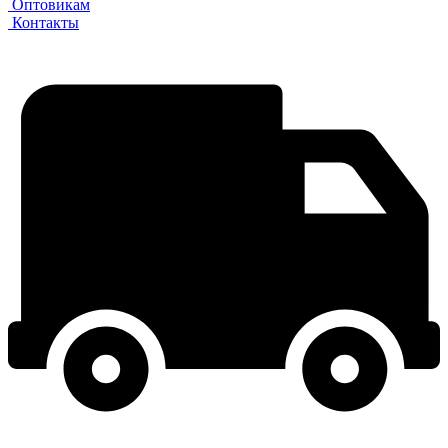
Оптовикам
Контакты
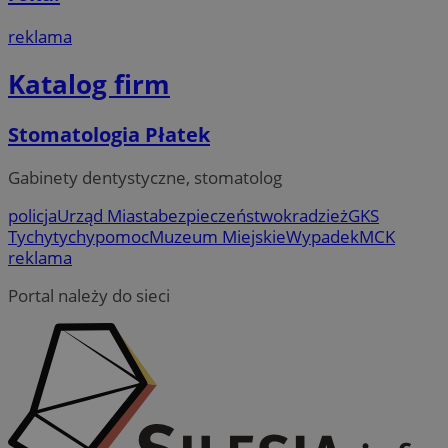
reklama
Katalog firm
Stomatologia Płatek
Gabinety dentystyczne, stomatolog
policja
Urząd Miasta
bezpieczeństwo
kradzież
GKS
Tychy
tychy
pomoc
Muzeum Miejskie
Wypadek
MCK
reklama
Portal należy do sieci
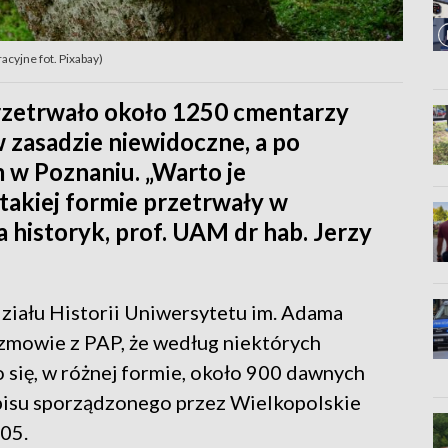
cyjne fot. Pixabay)
przetrwało około 1250 cmentarzy
w zasadzie niewidoczne, a po
m w Poznaniu. „Warto je
akiej formie przetrwały w
 historyk, prof. UAM dr hab. Jerzy
ziału Historii Uniwersytetu im. Adama
zmowie z PAP, że według niektórych
się, w różnej formie, około 900 dawnych
pisu sporządzonego przez Wielkopolskie
05.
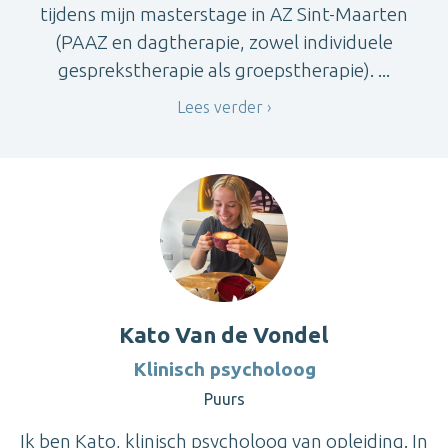
tijdens mijn masterstage in AZ Sint-Maarten
(PAAZ en dagtherapie, zowel individuele
gesprekstherapie als groepstherapie). ...
Lees verder
Kato Van de Vondel
Klinisch psycholoog
Puurs
Ik ben Kato, klinisch psycholoog van opleiding. In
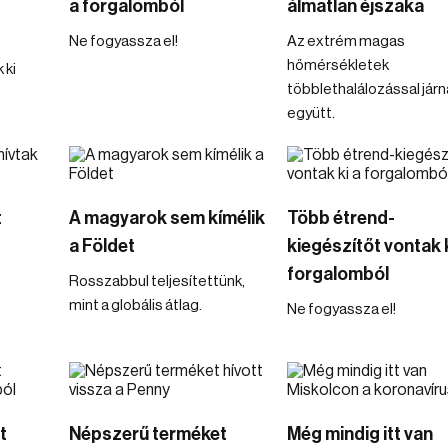
a forgalomból
álmatlan éjszaka
Ne fogyassza el!
Az extrém magas
hőmérsékletek
 ki
többlethalálozással járn
együtt.
t
A magyarok sem kímélik
Több étrend-
a Földet
kiegészítőt vontak k
forgalomból
Rosszabbul teljesítettünk,
mint a globális átlag.
Ne fogyassza el!
t
Népszerű terméket
Még mindig itt van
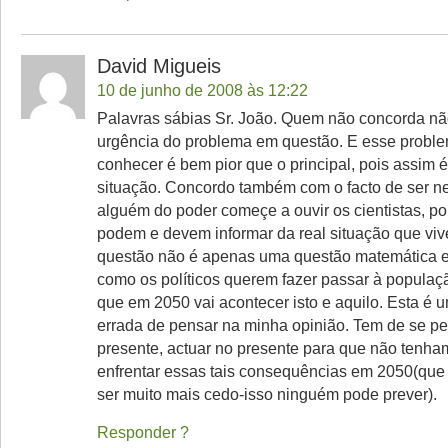
David Migueis
10 de junho de 2008 às 12:22
Palavras sábias Sr. João. Quem não concorda n
urgência do problema em questão. E esse probl
conhecer é bem pior que o principal, pois assim é d
situação. Concordo também com o facto de ser n
alguém do poder começe a ouvir os cientistas, p
podem e devem informar da real situação que viv
questão não é apenas uma questão matemática e 
como os políticos querem fazer passar à populaç
que em 2050 vai acontecer isto e aquilo. Esta é
errada de pensar na minha opinião. Tem de se p
presente, actuar no presente para que não tenh
enfrentar essas tais consequências em 2050(qu
ser muito mais cedo-isso ninguém pode prever).
Responder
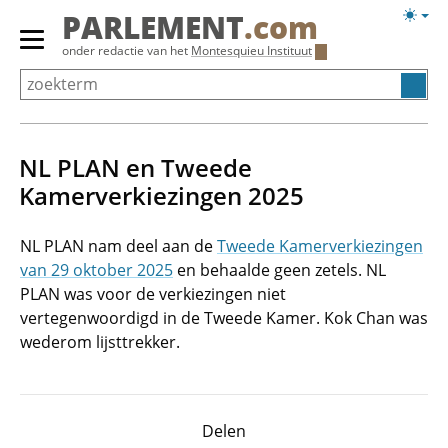
Overslaan
Licht
PARLEMENT
.com
en
weerg
Primair
onder redactie van het
Montesquieu Instituut
naar
menu
de
tonen/verbergen
inhoud
gaan
NL PLAN en Tweede
Kamerverkiezingen 2025
NL PLAN nam deel aan de
Tweede Kamerverkiezingen
van 29 oktober 2025
en behaalde geen zetels. NL
PLAN was voor de verkiezingen niet
vertegenwoordigd in de Tweede Kamer. Kok Chan was
wederom lijsttrekker.
Delen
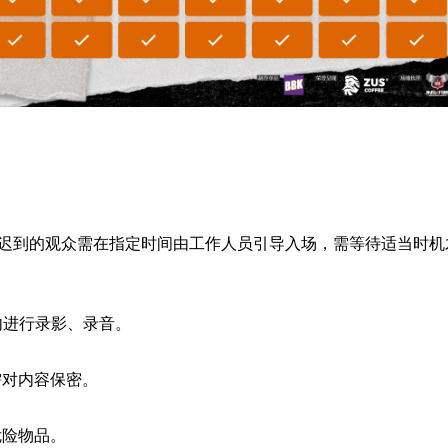
 演出开始，迟到的观众需在指定时间由工作人员引导入场，需等待适当时机
内进行录影、录音。
需对内容保密。
危险物品。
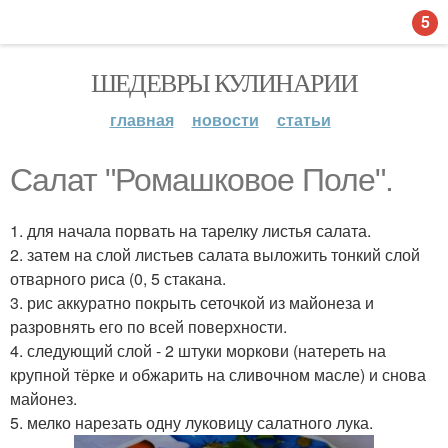
5
ШЕДЕВРЫ КУЛИНАРИИ
главная
новости
статьи
Салат "Ромашковое Поле".
1. для начала порвать на тарелку листья салата.
2. затем на слой листьев салата выложить тонкий слой
отварного риса (0, 5 стакана.
3. рис аккуратно покрыть сеточкой из майонеза и
разровнять его по всей поверхности.
4. следующий слой - 2 штуки моркови (натереть на
крупной тёрке и обжарить на сливочном масле) и снова
майонез.
5. мелко нарезать одну луковицу салатного лука.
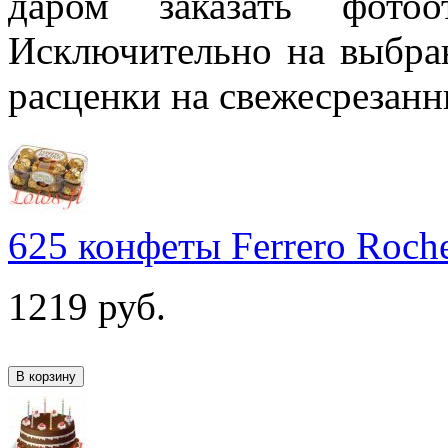
даром заказать фотоо
Исключительно на выбра
расценки на свежесрезанн
625 конфеты Ferrero Roch
1219
руб.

● Task to complete:
For the string "PLAN", filter the data and copy out each line where it occurs.

● Result of this task:
NL PLAN en Tweede
NL PLAN nam deel aan de
PLAN was voor de verkiezingen niet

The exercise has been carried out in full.